Would you please copy each line of the data in which the string "płótnie" occurs?

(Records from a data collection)
◇ ◇ ◇ ◇

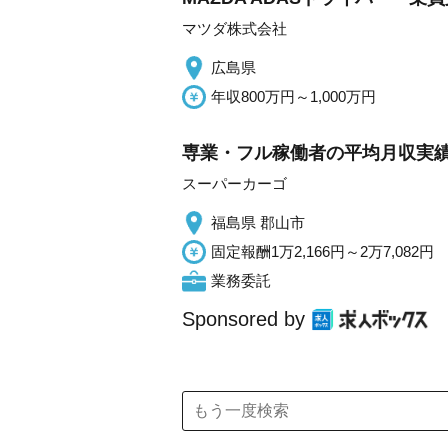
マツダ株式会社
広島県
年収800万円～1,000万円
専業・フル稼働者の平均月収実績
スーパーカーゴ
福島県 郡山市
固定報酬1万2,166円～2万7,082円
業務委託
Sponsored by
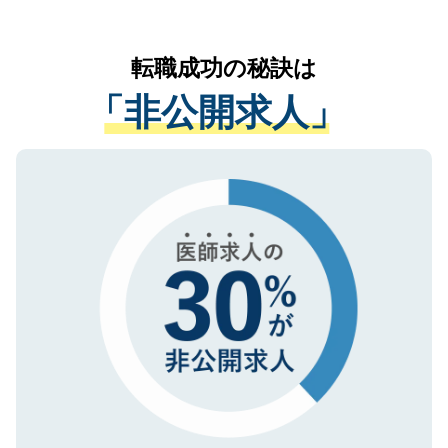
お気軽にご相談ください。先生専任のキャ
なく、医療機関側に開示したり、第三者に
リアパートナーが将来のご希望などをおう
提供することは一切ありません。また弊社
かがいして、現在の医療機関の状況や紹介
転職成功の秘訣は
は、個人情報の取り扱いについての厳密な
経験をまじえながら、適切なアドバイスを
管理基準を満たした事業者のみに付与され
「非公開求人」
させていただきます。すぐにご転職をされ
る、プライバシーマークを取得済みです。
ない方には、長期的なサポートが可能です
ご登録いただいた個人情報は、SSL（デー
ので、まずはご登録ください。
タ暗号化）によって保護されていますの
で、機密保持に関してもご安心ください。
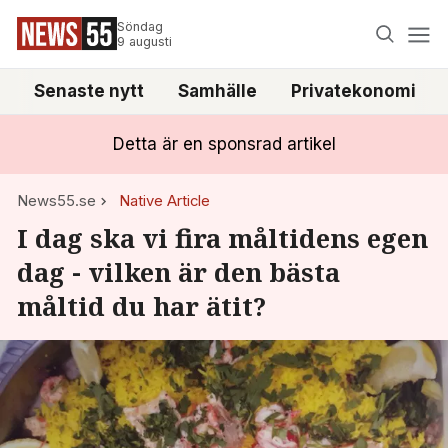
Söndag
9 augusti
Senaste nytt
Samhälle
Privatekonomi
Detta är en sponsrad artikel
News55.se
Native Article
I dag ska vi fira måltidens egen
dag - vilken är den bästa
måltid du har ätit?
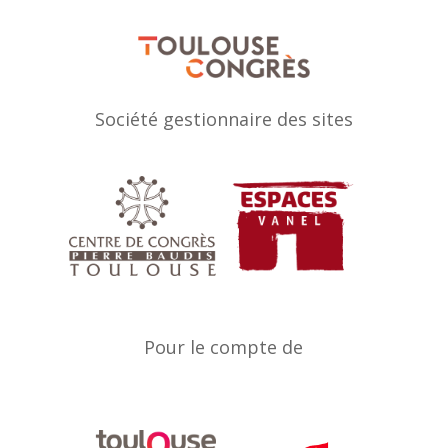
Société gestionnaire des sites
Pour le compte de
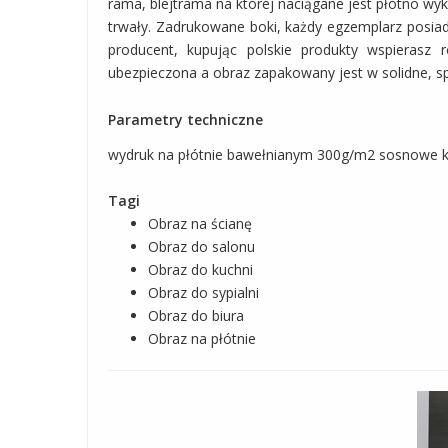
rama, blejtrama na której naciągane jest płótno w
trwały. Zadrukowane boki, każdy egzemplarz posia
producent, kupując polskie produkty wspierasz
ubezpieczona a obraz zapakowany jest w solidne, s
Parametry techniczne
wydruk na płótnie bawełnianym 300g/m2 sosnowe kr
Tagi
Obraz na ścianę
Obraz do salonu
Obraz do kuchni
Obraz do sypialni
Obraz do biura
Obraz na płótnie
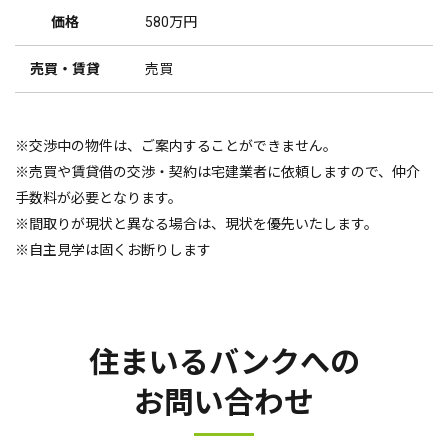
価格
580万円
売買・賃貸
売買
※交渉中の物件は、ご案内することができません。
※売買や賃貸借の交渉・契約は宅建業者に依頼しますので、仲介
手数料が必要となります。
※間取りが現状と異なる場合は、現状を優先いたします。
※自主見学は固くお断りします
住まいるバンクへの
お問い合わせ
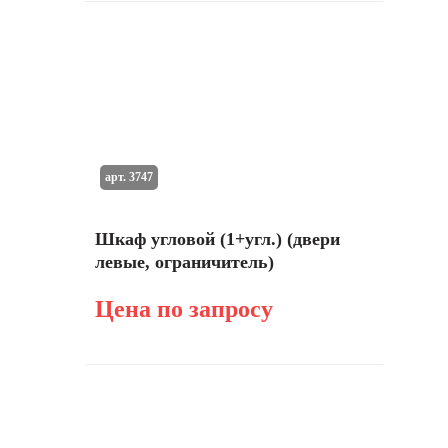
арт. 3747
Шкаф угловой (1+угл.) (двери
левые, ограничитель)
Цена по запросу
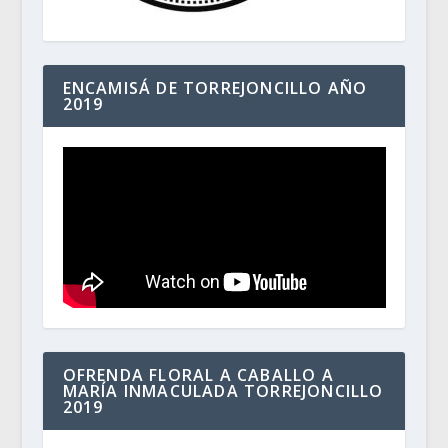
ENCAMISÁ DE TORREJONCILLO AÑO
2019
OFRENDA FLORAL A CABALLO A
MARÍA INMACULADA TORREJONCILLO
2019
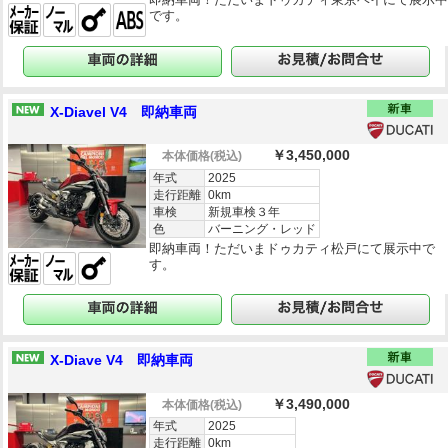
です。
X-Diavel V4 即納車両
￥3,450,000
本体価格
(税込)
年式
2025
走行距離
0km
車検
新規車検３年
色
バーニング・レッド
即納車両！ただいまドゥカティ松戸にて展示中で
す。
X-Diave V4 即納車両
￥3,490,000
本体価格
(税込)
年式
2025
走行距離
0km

◇ ◇ ◇ ◇

▸ **Output for this task**:
wydruk na płótnie bawełnianym 300g/m2 sosnowe kr
Obraz na płótnie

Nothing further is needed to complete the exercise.